My grandmother’s name was Margaret Henrietta Muckle. She was born 140 years ago today in the rip-roaring town of Virginia City, Nevada. Her parents were Irish immigrants — one from County Down and one from County Roscommon — who met during the Comstock Lode silver mining boom.
Maggie married Joe Kenny (whose parents were also born in Ireland) in 1897 and she and Joe had five kids including my mother, Mary Audley Kenny, who was born in Virginia City in 1910. By 1925 the silver boom was long gone and my grandfather was in dire health, both financially and physically, and he and my mother and grandmother moved to San Francisco to live with one of my mother’s older brothers. My grandfather died in 1936, the same year my folks got married. Maggie then lived with one of her children for awhile and then another and then another. Of course she also lived with her children’s children and we all called her Nana.

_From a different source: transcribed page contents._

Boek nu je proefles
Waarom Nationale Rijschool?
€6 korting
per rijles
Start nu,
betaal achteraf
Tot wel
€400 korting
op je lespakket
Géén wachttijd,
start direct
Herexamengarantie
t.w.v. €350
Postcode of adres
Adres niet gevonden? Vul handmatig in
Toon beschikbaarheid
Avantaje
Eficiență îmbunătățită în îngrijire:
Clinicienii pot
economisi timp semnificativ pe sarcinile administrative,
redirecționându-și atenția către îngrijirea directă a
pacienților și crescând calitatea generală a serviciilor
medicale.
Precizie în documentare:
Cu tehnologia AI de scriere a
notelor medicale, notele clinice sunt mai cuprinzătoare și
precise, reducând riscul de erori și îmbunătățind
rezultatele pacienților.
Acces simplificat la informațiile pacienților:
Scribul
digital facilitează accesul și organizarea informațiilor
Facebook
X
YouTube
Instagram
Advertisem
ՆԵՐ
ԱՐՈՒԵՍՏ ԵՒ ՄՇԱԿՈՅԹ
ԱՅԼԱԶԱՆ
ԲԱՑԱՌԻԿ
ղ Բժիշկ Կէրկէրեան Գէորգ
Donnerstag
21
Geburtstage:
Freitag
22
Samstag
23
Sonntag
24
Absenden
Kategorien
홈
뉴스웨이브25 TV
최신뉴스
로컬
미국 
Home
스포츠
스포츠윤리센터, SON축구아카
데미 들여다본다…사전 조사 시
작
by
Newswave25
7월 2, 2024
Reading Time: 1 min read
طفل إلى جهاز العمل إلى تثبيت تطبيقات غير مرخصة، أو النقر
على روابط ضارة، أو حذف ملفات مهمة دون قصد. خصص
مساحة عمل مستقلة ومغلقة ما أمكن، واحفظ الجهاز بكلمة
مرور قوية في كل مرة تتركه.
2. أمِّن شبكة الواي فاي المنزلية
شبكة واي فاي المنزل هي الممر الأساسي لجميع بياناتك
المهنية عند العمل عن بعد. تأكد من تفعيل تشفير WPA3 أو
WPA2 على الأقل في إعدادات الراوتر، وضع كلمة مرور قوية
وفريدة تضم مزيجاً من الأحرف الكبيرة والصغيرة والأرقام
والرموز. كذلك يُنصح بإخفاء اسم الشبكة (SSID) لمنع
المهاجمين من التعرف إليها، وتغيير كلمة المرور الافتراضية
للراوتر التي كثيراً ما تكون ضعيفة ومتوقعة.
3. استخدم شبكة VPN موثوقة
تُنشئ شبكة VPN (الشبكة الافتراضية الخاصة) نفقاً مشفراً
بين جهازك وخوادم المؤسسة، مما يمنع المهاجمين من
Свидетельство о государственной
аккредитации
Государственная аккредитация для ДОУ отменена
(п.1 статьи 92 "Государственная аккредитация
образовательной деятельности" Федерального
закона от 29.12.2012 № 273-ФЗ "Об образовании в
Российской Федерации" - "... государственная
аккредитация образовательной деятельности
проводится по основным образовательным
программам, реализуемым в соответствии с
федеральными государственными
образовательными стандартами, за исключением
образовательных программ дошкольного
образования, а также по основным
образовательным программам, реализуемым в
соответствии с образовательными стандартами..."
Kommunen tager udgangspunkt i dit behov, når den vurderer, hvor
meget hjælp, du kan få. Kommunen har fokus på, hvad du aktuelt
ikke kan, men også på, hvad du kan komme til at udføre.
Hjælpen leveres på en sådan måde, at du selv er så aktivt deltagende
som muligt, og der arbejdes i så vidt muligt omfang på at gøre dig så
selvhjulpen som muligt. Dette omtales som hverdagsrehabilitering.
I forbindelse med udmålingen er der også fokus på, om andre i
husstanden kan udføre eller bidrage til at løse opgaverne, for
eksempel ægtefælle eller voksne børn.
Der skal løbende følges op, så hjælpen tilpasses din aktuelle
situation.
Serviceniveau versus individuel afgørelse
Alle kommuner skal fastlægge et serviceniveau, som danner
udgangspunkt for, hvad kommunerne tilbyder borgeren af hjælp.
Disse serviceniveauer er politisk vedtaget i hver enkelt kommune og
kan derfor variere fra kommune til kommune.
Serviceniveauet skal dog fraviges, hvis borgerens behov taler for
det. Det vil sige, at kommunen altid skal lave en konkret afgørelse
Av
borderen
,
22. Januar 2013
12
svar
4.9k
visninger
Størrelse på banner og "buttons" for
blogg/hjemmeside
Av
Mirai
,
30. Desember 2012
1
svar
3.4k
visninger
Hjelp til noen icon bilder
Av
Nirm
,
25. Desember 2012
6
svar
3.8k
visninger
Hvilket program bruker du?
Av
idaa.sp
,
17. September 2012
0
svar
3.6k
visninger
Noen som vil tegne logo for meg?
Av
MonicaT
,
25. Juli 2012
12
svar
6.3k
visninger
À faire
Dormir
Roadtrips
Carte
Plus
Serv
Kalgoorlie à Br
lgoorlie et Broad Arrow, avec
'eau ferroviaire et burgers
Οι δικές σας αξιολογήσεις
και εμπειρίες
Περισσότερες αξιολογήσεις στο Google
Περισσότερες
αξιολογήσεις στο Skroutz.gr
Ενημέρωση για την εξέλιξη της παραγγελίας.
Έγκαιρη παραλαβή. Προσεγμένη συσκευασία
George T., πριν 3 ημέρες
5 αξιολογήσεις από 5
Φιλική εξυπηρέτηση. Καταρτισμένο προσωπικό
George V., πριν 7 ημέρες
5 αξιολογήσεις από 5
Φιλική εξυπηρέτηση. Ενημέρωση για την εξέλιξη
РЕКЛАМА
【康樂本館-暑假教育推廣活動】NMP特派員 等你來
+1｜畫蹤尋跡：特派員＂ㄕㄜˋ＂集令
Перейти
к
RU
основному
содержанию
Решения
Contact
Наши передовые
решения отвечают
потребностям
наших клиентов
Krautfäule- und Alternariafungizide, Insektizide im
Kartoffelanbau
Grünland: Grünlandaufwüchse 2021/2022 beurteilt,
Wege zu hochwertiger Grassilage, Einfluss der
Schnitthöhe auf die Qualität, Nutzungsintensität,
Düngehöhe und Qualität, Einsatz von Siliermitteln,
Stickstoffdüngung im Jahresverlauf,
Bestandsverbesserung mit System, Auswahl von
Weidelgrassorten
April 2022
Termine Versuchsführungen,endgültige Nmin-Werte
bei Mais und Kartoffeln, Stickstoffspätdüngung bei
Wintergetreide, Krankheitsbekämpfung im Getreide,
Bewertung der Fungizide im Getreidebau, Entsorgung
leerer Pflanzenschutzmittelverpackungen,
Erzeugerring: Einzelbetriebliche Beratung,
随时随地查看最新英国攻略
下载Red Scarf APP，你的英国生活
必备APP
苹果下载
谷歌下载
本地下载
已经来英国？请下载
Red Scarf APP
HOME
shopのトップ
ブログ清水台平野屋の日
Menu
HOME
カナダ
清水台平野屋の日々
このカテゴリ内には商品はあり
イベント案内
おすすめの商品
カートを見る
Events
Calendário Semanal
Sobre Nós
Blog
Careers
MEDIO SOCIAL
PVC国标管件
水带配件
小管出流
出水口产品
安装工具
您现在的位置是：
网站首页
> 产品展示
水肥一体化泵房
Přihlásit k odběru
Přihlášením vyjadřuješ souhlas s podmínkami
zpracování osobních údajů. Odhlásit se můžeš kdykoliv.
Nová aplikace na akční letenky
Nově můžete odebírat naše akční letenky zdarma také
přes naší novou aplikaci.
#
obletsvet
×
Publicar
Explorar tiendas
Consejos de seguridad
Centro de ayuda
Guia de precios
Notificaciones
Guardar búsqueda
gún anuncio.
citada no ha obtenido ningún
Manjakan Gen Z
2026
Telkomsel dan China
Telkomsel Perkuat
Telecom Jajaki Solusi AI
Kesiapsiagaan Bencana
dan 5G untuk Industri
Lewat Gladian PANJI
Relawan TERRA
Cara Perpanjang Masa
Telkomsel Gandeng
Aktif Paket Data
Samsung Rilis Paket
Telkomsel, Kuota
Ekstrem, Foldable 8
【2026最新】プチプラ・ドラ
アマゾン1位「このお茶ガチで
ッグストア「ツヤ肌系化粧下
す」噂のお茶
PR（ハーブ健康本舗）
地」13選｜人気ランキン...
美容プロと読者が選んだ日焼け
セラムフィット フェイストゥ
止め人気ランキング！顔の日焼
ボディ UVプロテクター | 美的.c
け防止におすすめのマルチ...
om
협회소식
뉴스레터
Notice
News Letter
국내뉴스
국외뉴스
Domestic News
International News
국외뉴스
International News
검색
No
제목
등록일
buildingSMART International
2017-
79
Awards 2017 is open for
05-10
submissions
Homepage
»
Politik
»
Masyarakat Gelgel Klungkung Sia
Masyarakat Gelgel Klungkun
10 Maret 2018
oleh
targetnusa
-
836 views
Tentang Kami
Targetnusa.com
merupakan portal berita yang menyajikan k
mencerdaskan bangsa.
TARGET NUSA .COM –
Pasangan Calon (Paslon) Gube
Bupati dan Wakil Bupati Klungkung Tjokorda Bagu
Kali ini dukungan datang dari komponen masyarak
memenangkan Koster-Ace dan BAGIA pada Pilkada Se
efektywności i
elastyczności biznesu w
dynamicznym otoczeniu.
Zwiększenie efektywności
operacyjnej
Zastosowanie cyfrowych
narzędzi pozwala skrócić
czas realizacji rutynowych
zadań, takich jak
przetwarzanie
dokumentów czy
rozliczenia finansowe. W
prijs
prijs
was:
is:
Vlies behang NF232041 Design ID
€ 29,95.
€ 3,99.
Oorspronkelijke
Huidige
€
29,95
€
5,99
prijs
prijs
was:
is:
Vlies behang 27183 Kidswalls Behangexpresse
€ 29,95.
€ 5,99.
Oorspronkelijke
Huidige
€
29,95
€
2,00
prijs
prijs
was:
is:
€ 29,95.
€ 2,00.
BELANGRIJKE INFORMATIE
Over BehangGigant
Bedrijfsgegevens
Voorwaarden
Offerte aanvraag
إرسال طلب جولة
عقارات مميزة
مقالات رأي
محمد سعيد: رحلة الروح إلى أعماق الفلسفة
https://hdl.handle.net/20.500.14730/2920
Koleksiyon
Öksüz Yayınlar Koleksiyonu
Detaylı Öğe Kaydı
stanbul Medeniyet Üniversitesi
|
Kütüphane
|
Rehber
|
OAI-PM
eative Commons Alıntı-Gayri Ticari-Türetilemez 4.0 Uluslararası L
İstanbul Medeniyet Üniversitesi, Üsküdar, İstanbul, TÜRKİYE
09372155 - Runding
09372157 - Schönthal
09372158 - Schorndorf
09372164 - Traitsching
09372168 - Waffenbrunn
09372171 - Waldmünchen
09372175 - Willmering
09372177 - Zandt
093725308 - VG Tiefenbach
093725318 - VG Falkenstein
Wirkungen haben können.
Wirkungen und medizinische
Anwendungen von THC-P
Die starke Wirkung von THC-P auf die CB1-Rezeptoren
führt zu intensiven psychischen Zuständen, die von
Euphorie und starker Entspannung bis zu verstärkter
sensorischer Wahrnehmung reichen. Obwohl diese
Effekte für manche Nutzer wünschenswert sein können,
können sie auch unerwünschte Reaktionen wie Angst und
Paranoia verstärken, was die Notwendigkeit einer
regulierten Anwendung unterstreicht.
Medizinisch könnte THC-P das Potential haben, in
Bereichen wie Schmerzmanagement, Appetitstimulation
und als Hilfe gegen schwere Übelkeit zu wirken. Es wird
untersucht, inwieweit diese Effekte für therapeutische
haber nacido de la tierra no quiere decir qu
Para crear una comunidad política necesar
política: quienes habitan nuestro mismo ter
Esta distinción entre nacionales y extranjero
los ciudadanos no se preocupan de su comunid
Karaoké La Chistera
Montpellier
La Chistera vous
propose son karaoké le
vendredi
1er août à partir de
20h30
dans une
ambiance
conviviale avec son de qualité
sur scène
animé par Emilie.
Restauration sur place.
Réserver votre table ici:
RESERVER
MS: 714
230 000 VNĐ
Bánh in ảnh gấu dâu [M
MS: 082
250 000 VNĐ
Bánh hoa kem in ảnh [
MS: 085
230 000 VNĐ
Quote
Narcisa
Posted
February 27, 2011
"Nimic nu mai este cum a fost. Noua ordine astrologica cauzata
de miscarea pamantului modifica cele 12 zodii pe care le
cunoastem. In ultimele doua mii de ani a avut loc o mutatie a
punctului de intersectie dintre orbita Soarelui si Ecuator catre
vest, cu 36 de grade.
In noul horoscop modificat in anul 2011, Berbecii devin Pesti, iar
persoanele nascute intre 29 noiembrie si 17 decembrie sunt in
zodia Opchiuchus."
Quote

Nana was living with us in the Westwood Park area of San Francisco on December 7, 1941 and my parents took her out for dinner in honor of her 70th birthday. My Dad told us many times over the next 50 years that this was the worst dinner in his whole life. Now Dad did not get along with his mother-in-law very well and he always complained that she was always complaining. And Dad made the story worse when he said that Nana didn’t even thank him for the dinner. “In fact,” he would say, “she never thanked me for anything!”
But there was another reason why this particular dinner upset my Dad so much. The Japanese bombed Pearl Harbor that day and the lives of all Americans (as well as all Japanese) changed drastically from that day on. Dad was alive for most of the 20th century and many historians believe that December 7, 1941 was the most significant day of the century.
By the 1950s Nana had become senile and she died in San Francisco’s Laguna Honda Old Folks Home at the age of 95 in 1967.
My Mom never said a word whenever Dad brought up the topic of his worst dinner. Fifty years after Pearl Harbor she also became senile and she died at a home for Alzheimer’s patients in Millbrae in 1995.
Afer Mom died Dad never brought up the subject of his worst dinner again. I guess he, too, finally forgot. He died at home in 2000 at the age of 90.
Today is the 70th anniversary of Pearl Harbor. I don’t remember that day because I was not yet two years old then. But today I remember Nana and my Dad’s worst dinner.